What the task requires: Within the entries below, please retype exactly the lines starting with the line that has "هذه الخبرات ونقلها" and going on through the line that has "FOR 1 PLAYER", but not the pictures.

#####

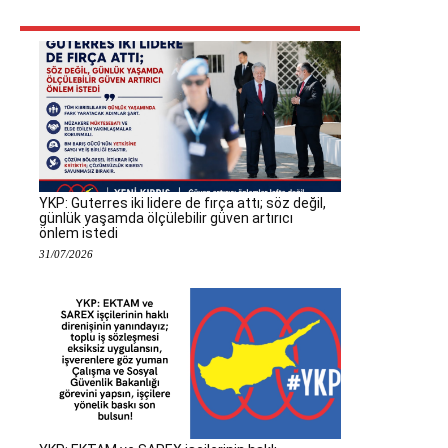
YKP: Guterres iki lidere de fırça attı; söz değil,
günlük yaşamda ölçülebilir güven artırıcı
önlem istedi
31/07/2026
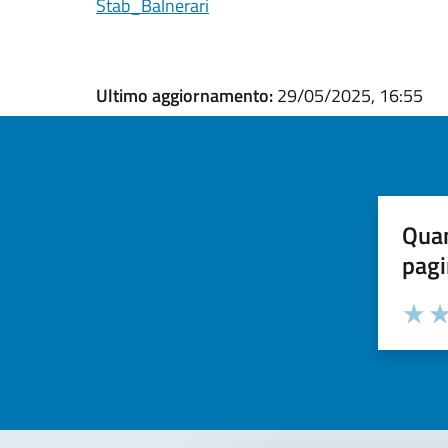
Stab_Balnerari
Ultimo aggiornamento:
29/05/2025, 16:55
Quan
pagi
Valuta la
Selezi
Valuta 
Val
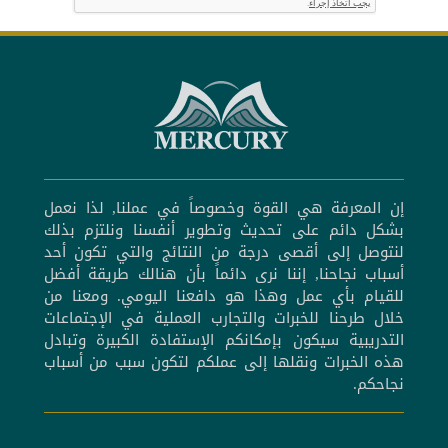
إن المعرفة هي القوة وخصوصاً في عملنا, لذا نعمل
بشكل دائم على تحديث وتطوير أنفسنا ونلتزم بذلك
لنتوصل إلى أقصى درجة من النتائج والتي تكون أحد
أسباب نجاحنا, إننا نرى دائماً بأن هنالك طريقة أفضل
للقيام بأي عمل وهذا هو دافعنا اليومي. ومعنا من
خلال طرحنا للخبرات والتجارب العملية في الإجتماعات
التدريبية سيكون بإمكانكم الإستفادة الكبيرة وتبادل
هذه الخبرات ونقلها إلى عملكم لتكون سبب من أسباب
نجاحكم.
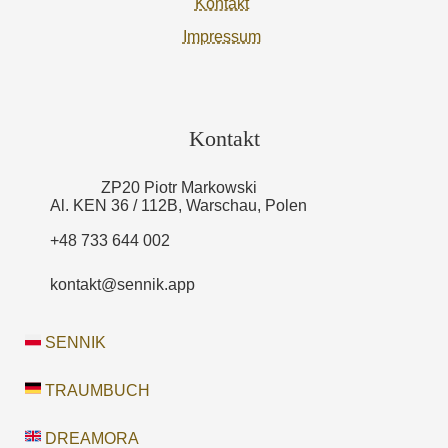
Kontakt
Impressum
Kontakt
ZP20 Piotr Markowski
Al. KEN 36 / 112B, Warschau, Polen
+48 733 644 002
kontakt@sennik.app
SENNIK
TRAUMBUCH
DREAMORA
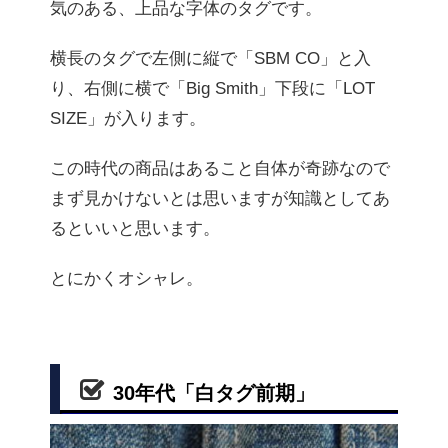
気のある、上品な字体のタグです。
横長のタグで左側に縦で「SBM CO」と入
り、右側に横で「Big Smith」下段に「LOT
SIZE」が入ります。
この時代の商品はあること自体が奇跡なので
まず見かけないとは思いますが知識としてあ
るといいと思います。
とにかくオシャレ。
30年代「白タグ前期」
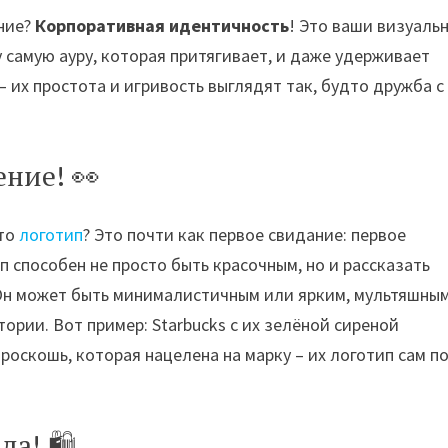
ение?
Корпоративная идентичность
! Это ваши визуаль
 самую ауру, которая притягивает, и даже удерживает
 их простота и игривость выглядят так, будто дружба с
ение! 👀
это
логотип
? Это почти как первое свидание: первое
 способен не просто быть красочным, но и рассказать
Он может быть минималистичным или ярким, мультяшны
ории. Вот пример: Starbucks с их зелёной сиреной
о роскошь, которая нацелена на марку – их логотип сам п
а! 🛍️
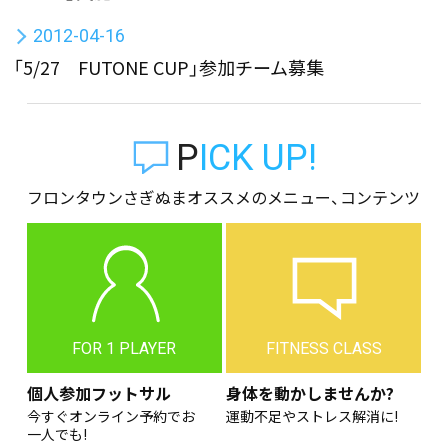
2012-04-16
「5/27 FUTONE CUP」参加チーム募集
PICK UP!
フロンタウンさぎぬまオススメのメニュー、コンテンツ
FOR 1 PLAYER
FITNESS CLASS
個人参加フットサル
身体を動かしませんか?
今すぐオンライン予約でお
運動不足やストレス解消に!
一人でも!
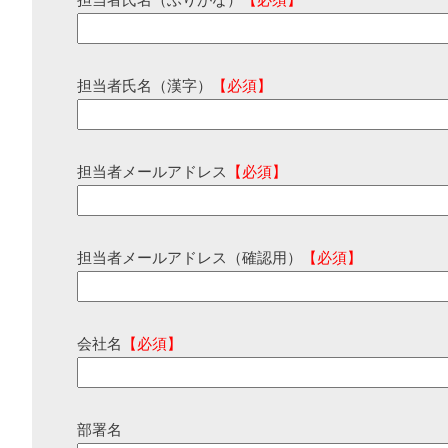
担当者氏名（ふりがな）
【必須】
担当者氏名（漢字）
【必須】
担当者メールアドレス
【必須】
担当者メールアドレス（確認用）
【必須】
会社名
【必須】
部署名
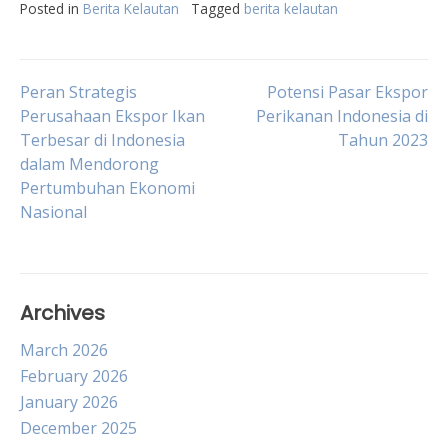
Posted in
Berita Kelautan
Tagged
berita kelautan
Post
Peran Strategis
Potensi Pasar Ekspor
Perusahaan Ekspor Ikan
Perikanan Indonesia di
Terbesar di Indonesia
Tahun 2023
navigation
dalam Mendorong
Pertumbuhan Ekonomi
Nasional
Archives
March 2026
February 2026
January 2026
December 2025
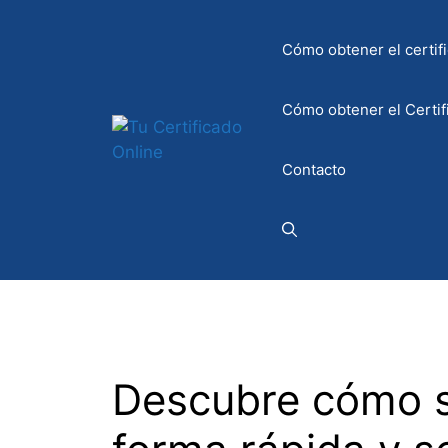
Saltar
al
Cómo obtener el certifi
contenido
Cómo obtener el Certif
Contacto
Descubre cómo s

#####

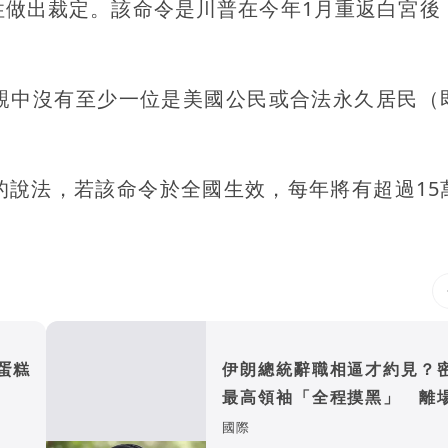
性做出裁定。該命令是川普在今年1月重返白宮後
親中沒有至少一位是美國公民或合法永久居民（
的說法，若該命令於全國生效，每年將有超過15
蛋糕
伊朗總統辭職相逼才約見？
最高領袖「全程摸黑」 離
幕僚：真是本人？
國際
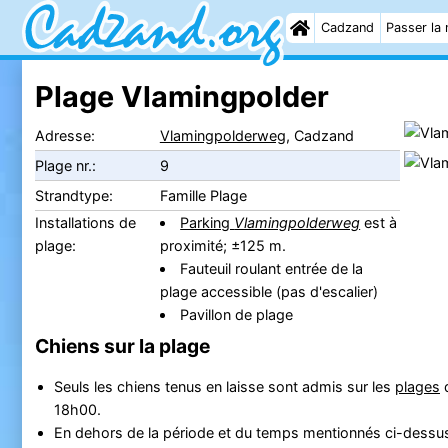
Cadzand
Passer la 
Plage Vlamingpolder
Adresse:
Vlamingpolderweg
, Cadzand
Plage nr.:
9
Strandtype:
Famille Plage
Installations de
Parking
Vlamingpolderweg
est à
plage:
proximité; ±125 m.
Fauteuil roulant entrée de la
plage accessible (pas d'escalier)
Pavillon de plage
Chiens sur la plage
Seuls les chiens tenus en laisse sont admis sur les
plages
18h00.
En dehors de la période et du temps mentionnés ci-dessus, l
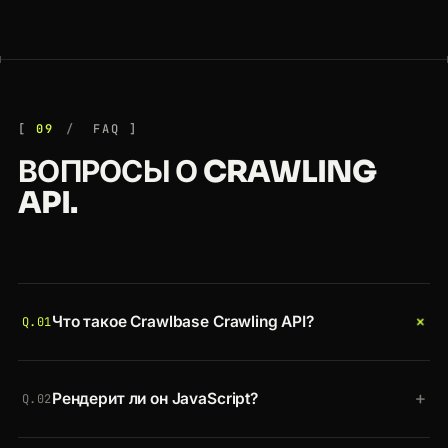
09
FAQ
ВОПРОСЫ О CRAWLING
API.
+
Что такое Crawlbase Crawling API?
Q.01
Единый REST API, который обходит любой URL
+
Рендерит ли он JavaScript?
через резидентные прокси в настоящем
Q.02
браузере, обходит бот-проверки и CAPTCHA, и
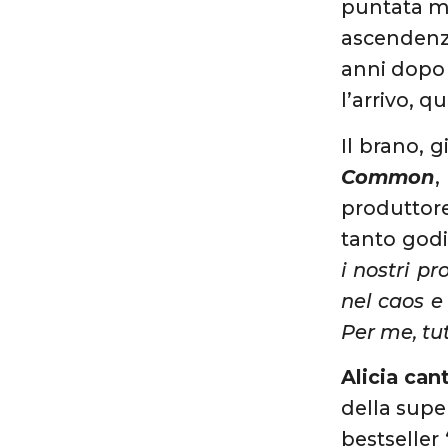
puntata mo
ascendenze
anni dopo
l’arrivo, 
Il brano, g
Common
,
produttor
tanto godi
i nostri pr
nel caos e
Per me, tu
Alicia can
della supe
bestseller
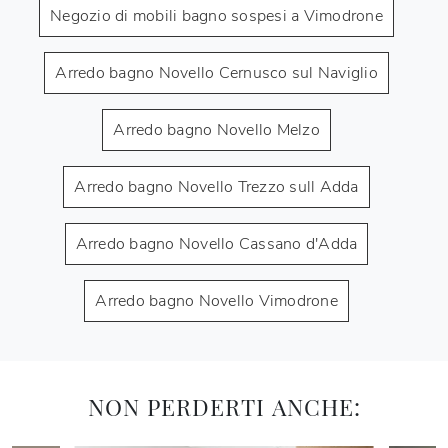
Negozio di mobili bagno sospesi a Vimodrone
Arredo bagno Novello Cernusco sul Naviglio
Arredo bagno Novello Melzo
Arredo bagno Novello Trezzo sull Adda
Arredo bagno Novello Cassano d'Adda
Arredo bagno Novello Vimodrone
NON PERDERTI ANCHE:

#####

Result for this task:
هذه الخبرات ونقلها إلى عملكم لتكون سبب من أسباب
نجاحكم.
Kontakt
Impressum
Kontakt
ZP20 Piotr Markowski
Al. KEN 36 / 112B, Warschau, Polen
+48 733 644 002
kontakt@sennik.app
SENNIK
TRAUMBUCH
DREAMORA
気のある、上品な字体のタグです。
横長のタグで左側に縦で「SBM CO」と入
り、右側に横で「Big Smith」下段に「LOT
SIZE」が入ります。
この時代の商品はあること自体が奇跡なので
まず見かけないとは思いますが知識としてあ
るといいと思います。
とにかくオシャレ。
30年代「白タグ前期」
ение?
Корпоративная идентичность
! Это ваши визуаль
 самую ауру, которая притягивает, и даже удерживает
 их простота и игривость выглядят так, будто дружба с
ение! 👀
это
логотип
? Это почти как первое свидание: первое
 способен не просто быть красочным, но и рассказать
Он может быть минималистичным или ярким, мультяшны
ории. Вот пример: Starbucks с их зелёной сиреной
о роскошь, которая нацелена на марку – их логотип сам п
а! 🛍️
2012-04-16
「5/27 FUTONE CUP」参加チーム募集
PICK UP!
フロンタウンさぎぬまオススメのメニュー、コンテンツ
FOR 1 PLAYER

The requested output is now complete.